Listed records.
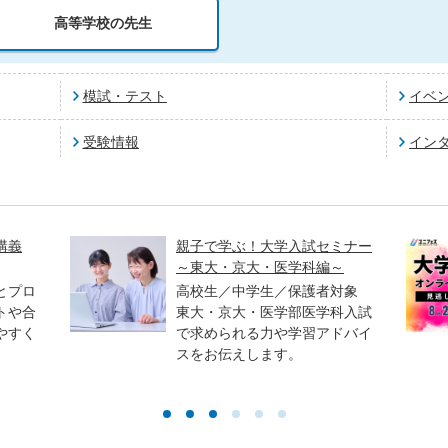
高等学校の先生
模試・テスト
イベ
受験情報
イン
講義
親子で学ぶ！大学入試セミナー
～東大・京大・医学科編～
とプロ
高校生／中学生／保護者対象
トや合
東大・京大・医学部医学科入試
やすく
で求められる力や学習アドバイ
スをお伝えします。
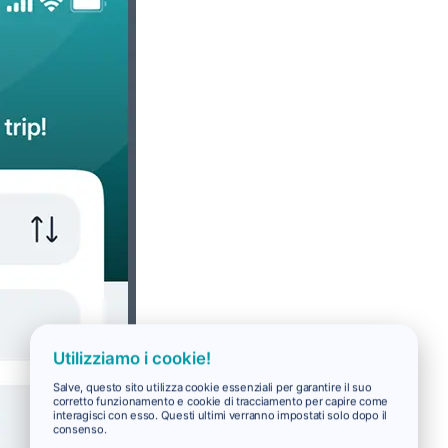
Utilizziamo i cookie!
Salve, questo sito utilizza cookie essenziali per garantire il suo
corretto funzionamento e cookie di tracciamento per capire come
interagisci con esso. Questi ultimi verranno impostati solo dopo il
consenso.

...

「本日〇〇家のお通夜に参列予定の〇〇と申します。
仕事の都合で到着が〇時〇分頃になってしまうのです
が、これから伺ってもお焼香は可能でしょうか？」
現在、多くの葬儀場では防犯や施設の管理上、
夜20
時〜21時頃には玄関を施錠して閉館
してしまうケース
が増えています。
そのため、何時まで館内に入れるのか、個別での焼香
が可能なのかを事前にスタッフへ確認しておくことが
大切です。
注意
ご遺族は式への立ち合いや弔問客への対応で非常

---

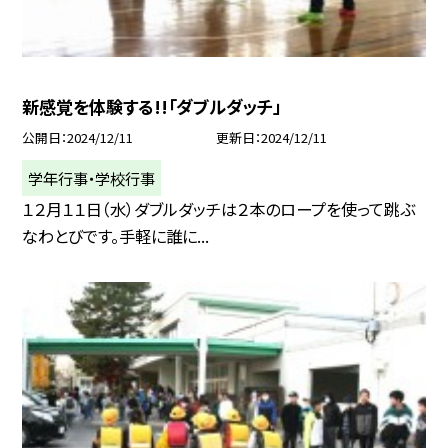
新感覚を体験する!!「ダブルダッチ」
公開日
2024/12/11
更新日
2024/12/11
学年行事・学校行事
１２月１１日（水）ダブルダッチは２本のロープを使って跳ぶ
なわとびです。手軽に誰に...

What needs to be done. Copy out each line of the records that holds the string "cookie".

Solution to the exercise.
Utilizziamo i cookie!
Salve, questo sito utilizza cookie essenziali per garantire il suo
corretto funzionamento e cookie di tracciamento per capire come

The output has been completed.